Search through the entries for the word "возникает" and copy every line that has it.

Extracted page text data:
BEGIN

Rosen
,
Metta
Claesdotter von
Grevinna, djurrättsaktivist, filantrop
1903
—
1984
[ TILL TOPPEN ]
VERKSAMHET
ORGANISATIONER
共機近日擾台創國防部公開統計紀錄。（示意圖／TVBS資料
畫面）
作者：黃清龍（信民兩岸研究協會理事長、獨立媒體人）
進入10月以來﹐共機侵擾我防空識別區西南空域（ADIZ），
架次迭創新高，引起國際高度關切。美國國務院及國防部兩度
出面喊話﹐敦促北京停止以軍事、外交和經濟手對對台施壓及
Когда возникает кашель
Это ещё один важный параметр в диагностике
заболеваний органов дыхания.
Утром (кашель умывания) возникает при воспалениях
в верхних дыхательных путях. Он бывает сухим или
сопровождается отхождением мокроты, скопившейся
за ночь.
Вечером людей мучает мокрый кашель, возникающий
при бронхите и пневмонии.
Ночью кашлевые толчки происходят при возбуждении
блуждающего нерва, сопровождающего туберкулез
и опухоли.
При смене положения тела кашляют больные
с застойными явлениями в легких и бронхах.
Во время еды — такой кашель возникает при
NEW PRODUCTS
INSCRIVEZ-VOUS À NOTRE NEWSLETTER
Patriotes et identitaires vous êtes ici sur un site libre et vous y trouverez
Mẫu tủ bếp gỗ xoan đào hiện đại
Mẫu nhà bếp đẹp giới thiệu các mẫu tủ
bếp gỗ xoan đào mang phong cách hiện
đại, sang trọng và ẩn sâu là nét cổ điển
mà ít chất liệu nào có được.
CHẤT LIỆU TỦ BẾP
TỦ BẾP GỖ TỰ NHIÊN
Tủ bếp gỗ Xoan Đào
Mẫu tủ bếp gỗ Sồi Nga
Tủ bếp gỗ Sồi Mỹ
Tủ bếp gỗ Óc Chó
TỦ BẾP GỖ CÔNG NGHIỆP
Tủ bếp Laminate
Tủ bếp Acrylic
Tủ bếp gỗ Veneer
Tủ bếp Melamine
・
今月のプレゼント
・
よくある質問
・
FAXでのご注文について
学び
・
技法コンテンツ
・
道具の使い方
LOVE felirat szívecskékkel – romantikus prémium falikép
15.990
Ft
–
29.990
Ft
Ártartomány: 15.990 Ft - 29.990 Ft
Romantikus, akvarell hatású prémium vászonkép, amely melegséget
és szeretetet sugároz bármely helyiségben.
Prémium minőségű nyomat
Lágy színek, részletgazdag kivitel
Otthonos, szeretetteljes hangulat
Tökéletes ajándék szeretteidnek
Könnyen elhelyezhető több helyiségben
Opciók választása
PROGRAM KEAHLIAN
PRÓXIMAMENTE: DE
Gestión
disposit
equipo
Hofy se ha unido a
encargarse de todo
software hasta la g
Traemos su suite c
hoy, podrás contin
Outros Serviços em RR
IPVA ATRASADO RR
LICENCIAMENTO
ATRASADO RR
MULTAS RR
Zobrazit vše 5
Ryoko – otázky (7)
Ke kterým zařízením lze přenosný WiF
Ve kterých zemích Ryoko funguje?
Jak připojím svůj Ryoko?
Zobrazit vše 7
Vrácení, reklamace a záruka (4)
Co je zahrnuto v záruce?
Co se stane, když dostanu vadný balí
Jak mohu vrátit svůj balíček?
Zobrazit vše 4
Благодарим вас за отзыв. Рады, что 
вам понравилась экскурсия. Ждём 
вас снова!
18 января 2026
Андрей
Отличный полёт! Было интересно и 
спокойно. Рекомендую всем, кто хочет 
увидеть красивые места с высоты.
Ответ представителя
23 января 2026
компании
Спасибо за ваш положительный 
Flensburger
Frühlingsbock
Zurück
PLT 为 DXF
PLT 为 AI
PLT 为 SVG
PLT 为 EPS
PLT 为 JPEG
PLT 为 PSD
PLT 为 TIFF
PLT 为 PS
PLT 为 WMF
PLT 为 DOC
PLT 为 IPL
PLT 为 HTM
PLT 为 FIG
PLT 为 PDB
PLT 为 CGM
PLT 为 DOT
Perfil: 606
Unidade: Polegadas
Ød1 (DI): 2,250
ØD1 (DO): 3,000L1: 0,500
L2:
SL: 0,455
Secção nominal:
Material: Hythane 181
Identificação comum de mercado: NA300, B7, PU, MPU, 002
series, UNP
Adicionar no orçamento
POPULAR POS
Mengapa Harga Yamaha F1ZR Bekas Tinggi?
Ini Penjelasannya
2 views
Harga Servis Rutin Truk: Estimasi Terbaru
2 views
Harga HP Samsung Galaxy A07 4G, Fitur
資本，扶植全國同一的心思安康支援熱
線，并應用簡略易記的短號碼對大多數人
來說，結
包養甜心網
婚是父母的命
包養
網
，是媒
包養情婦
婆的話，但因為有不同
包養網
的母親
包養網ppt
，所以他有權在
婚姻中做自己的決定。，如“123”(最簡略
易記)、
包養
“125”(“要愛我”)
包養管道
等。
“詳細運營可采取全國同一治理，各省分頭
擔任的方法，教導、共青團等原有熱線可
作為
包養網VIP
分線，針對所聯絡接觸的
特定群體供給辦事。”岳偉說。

END

:: Answer for the task ::
Когда возникает кашель
Утром (кашель умывания) возникает при воспалениях
Во время еды — такой кашель возникает при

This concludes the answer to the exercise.